How is this different from the 'human in the loop' checkbox in UiPath or Power Automate?

A human-in-the-loop node in UiPath pauses a pre-built workflow at a predetermined step to collect a signature or approval. The graph is frozen; the human just unblocks it. Fazm's dials do something structurally different: there is no graph to pause. The automation is whatever the LLM decides to do this turn, reading the live accessibility tree. The dials change the LLM's disposition: does it ask before acting, take obvious actions and ask on ambiguous ones, or treat every task as an order to execute end to end including auto-installing missing CLI tools. 'Human in the loop' is a pause inside a static flow. Proactiveness is a personality setting on a dynamic agent.

Is this really 'business process automation,' or is it just a desktop assistant?

Every process automated by a small business owner on their Mac counts: invoice intake and filing, month-end reconciliation in a spreadsheet, customer-support triage across Mail and a CRM, product listing updates, weekly reporting, competitor price scraping, social comment triage. Those are textbook BPA processes. The historical distinction between 'BPA' and 'personal automation' only existed because the server-side BPA tools physically could not reach the apps those processes live in. Once the automation agent runs on the same Mac as Numbers, Mail, Safari, Finder, and a specific small-business CRM, the 'BPA versus personal' divide collapses. The dials exist because the automation and the user now share a machine.

Can I see the Proactive dial in action from a terminal?

Yes. The proactiveness value is persisted in standard macOS UserDefaults under the key `shortcut_proactivenessLevel`. Run `defaults read com.fazm.app shortcut_proactivenessLevel` after installing Fazm and changing the setting in `Settings > Shortcuts > Ask Fazm`. You can set it from the command line with `defaults write com.fazm.app shortcut_proactivenessLevel -string Proactive`. Restart the app and the next query your floating bar submits will include the proactive system-prompt block. This is not an API contract, it is just where the app happens to write the setting today.

Does Ask mode disable every write tool, or only some?

It disables the side-effecting ones. `execute_sql` still runs SELECTs in Ask mode but is denied INSERT, UPDATE, DELETE, CREATE, DROP, ALTER statements; `capture_screenshot` and `query_browser_profile` still work because they do not mutate anything; `complete_task` (which writes the user's task state to the local fazm.db) is denied.
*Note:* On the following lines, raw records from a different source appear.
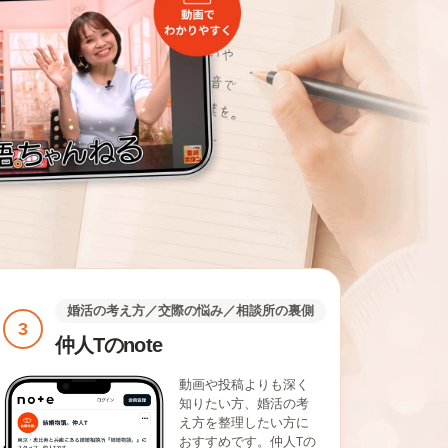
婚活の考え方／交際の悩み／相談所の裏側
3
仲人Tのnote
動画や投稿よりも深く
知りたい方、婚活の考
え方を整理したい方に
おすすめです。仲人Tの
You can see the mode check on every tool call path in `acp-bridge/src/fazm-tools-stdio.ts`. The effect is that the agent can still answer 'what did I do today,' 'what's in my inbox,' 'summarize this screen,' but it cannot send a message, schedule a meeting, or mark a task done.
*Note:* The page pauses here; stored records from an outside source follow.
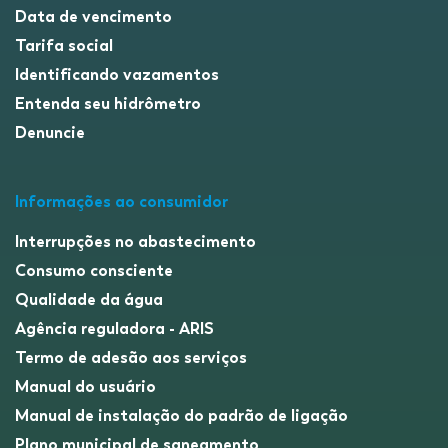
Data de vencimento
Tarifa social
Identificando vazamentos
Entenda seu hidrômetro
Denuncie
Informações ao consumidor
Interrupções no abastecimento
Consumo consciente
Qualidade da água
Agência reguladora - ARIS
Termo de adesão aos serviços
Manual do usuário
Manual de instalação do padrão de ligação
Plano municipal de saneamento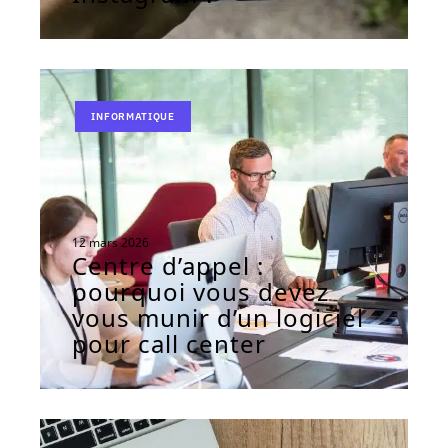
INFORMATIQUE
12 mars 2026
Centre d’appel :
pourquoi vous devez
vous munir d’un logiciel
pour call center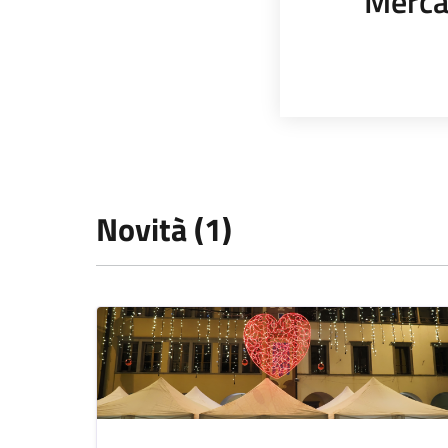
Merca
Novità (1)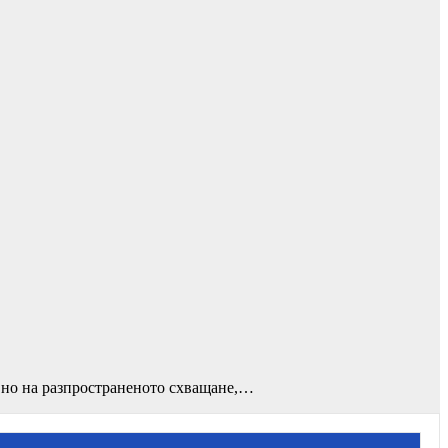
вно на разпространеното схващане,…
What does Compactness do that 'set a max_tokens' does not?

It shapes the form of the response, not the length budget. `.strict` literally injects 'Respond in exactly 1 sentence. No lists. No headers. No follow-up questions.' into the system prompt. `.soft` injects 'Be concise, prefer short answers (1-3 sentences) unless the question needs more detail. No unnecessary lists or headers.' max_tokens would cut a list in half mid-bullet; Compactness makes the model not generate the list in the first place. Fazm exposes this as a user dial because a floating bar floating over a work app is a completely different read experience than a full chat window. One deserves one sentence. The other deserves a thorough answer.

If I'm building internal BPA on my team's Macs, why should I care about these dials?
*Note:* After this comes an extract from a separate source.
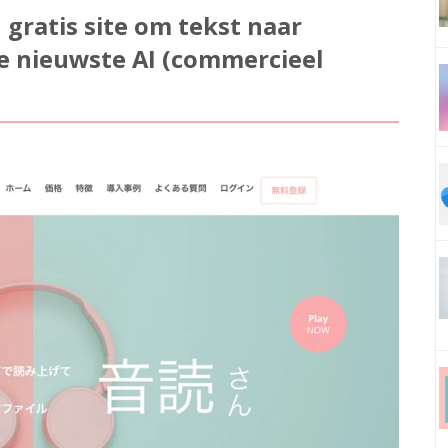
ratis site om tekst naar
e nieuwste AI (commercieel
Because the adoption curve of a local agent lives and dies on behavioral tuning. A finance lead who gets interrupted with 'are you sure you want me to continue' before every step will abandon the product. A product manager whose screenshots get autosent to Slack without a confirmation will also abandon. The same automation with different dial positions is the difference. For an internal rollout, the meta-question is not 'which processes can we automate' but 'which dial preset does each role want.' An engineer wants `proactive + strict`; a legal ops lead wants `balanced + soft`; a CFO running their own month-end close wants `ask` during review and `act` only after they say so. The dials are the deployment artifact.